>>

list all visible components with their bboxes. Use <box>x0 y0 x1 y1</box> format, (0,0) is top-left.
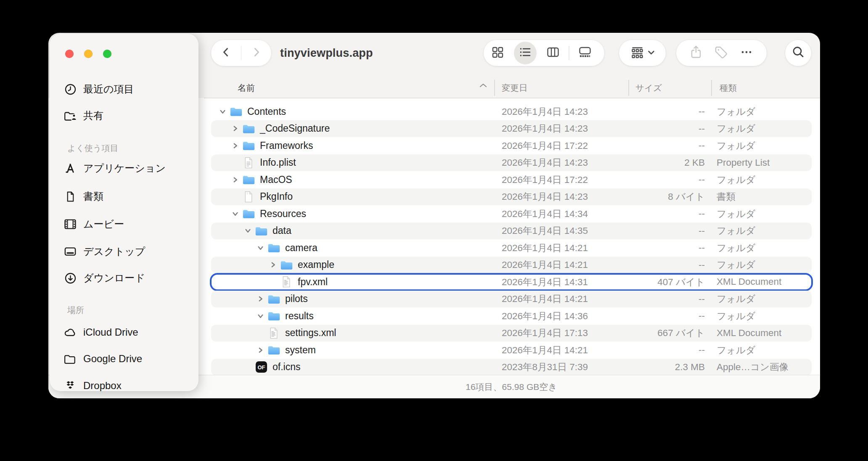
gallery-view-button[interactable] <box>571 40 599 66</box>
sidebar-item-label: Dropbox <box>83 380 122 391</box>
file-name: example <box>298 259 334 270</box>
file-size: -- <box>628 223 705 240</box>
file-size: 2 KB <box>628 154 705 172</box>
file-kind: フォルダ <box>717 257 820 274</box>
folder-outline-icon <box>63 353 77 365</box>
file-size: -- <box>628 307 705 325</box>
close-button[interactable] <box>65 50 74 58</box>
file-size: 407 バイト <box>628 273 705 291</box>
sidebar-item-label: アプリケーション <box>83 162 166 175</box>
file-name: Info.plist <box>260 157 296 168</box>
group-by-button[interactable] <box>619 40 666 66</box>
sidebar-item-documents[interactable]: 書類 <box>59 186 193 207</box>
file-name: settings.xml <box>285 327 336 339</box>
forward-button[interactable] <box>241 46 271 60</box>
sidebar-item-dropbox[interactable]: Dropbox <box>59 376 193 391</box>
folder-icon <box>280 260 293 270</box>
file-name: system <box>285 344 316 356</box>
file-name: PkgInfo <box>260 191 293 202</box>
spacer <box>230 158 240 167</box>
sidebar-item-desktop[interactable]: デスクトップ <box>59 241 193 262</box>
spacer <box>243 363 252 372</box>
shared-folder-icon <box>63 110 77 122</box>
sidebar-item-shared[interactable]: 共有 <box>59 106 193 126</box>
file-modified: 2026年1月4日 14:34 <box>502 205 588 223</box>
file-size: 8 バイト <box>628 188 705 206</box>
zoom-button[interactable] <box>103 50 111 58</box>
icon-view-button[interactable] <box>484 40 511 66</box>
disclosure-chevron-icon[interactable] <box>230 209 240 218</box>
film-icon <box>63 218 77 230</box>
sidebar: 最近の項目 共有 よく使う項目 アプリケーション 書類 ムービー デスクトップ … <box>50 34 198 391</box>
disclosure-chevron-icon[interactable] <box>268 260 278 270</box>
file-kind: Apple…コン画像 <box>717 359 820 376</box>
minimize-button[interactable] <box>84 50 93 58</box>
disclosure-chevron-icon[interactable] <box>243 226 252 236</box>
back-button[interactable] <box>211 46 241 60</box>
list-view-icon <box>519 45 532 61</box>
sidebar-item-movies[interactable]: ムービー <box>59 214 193 234</box>
sidebar-item-label: iCloud Drive <box>83 326 138 338</box>
share-button[interactable] <box>689 45 703 61</box>
file-kind: Property List <box>717 154 820 172</box>
icns-file-icon: OF <box>254 361 268 373</box>
disclosure-chevron-icon[interactable] <box>256 311 265 321</box>
sidebar-item-google-drive[interactable]: Google Drive <box>59 349 193 369</box>
file-modified: 2026年1月4日 14:23 <box>502 103 588 120</box>
disclosure-chevron-icon[interactable] <box>256 345 265 355</box>
file-size: -- <box>628 291 705 308</box>
file-name: camera <box>285 242 318 254</box>
dropbox-icon <box>63 380 77 391</box>
file-name: _CodeSignature <box>260 123 330 134</box>
sidebar-section-locations: 場所 <box>67 304 84 316</box>
gallery-view-icon <box>578 45 592 61</box>
disclosure-chevron-icon[interactable] <box>230 124 240 133</box>
sidebar-item-applications[interactable]: アプリケーション <box>59 158 193 178</box>
sidebar-item-label: ダウンロード <box>83 271 145 285</box>
file-kind: XML Document <box>717 325 820 342</box>
disclosure-chevron-icon[interactable] <box>230 141 240 150</box>
column-header-size[interactable]: サイズ <box>635 78 662 98</box>
sidebar-item-label: ムービー <box>83 217 124 231</box>
disclosure-chevron-icon[interactable] <box>256 294 265 304</box>
file-name: fpv.xml <box>298 276 328 288</box>
sidebar-item-label: 共有 <box>83 109 103 122</box>
column-header-name[interactable]: 名前 <box>238 78 255 98</box>
file-name: Contents <box>247 106 286 117</box>
file-name: pilots <box>285 293 308 305</box>
file-kind: フォルダ <box>717 342 820 359</box>
list-view-button[interactable] <box>511 40 539 66</box>
file-size: -- <box>628 120 705 138</box>
spacer <box>256 329 265 338</box>
file-kind: フォルダ <box>717 103 820 120</box>
sidebar-item-icloud-drive[interactable]: iCloud Drive <box>59 322 193 342</box>
file-size: -- <box>628 239 705 257</box>
disclosure-chevron-icon[interactable] <box>230 175 240 184</box>
disclosure-chevron-icon[interactable] <box>218 107 227 116</box>
sidebar-item-label: デスクトップ <box>83 245 145 258</box>
file-kind: XML Document <box>717 273 820 291</box>
tag-button[interactable] <box>714 45 728 61</box>
column-header-modified[interactable]: 変更日 <box>502 78 528 98</box>
file-name: Frameworks <box>260 140 313 151</box>
disclosure-chevron-icon[interactable] <box>256 243 265 252</box>
document-icon <box>63 191 77 203</box>
header-divider <box>494 80 495 96</box>
folder-icon <box>254 225 268 236</box>
file-kind: フォルダ <box>717 239 820 257</box>
file-modified: 2026年1月4日 14:21 <box>502 342 588 359</box>
file-modified: 2026年1月4日 14:23 <box>502 154 588 172</box>
file-kind: フォルダ <box>717 291 820 308</box>
sidebar-item-label: Google Drive <box>83 353 142 365</box>
file-modified: 2026年1月4日 14:35 <box>502 223 588 240</box>
sidebar-item-downloads[interactable]: ダウンロード <box>59 268 193 288</box>
column-view-button[interactable] <box>539 40 567 66</box>
file-size: -- <box>628 205 705 223</box>
more-button[interactable] <box>739 45 754 61</box>
window-controls <box>65 50 111 58</box>
file-size: -- <box>628 137 705 154</box>
search-button[interactable] <box>785 40 811 66</box>
sidebar-item-recents[interactable]: 最近の項目 <box>59 79 193 99</box>
clock-icon <box>63 83 77 95</box>
column-header-kind[interactable]: 種類 <box>720 78 737 98</box>
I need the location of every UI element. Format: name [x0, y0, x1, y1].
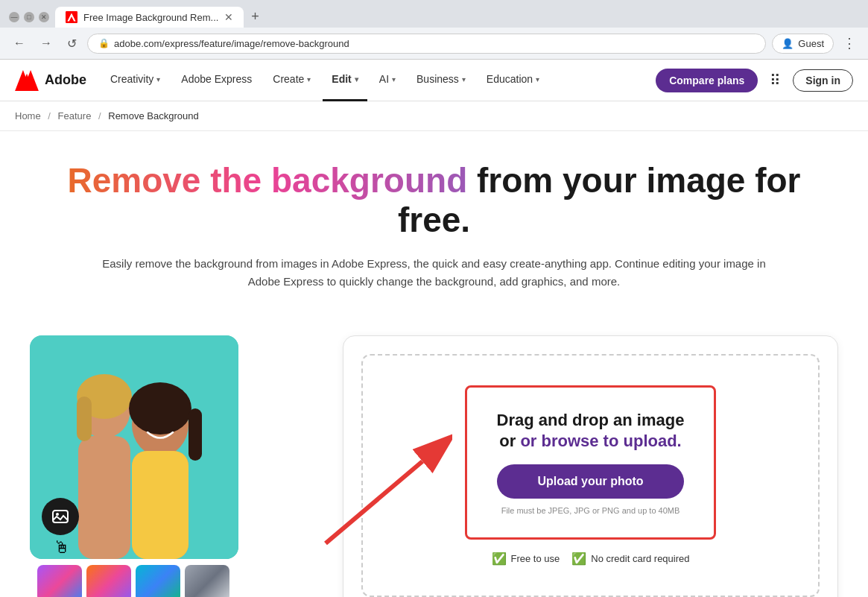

<<

What to work on
Only the lines containing the string "フォルダ" are needed; pull them out of the records.

Exercise solution
file-kind: フォルダ <box>717 257 820 274</box>
file-kind: フォルダ <box>717 342 820 359</box>
file-kind: フォルダ <box>717 103 820 120</box>
file-kind: フォルダ <box>717 239 820 257</box>
file-kind: フォルダ <box>717 291 820 308</box>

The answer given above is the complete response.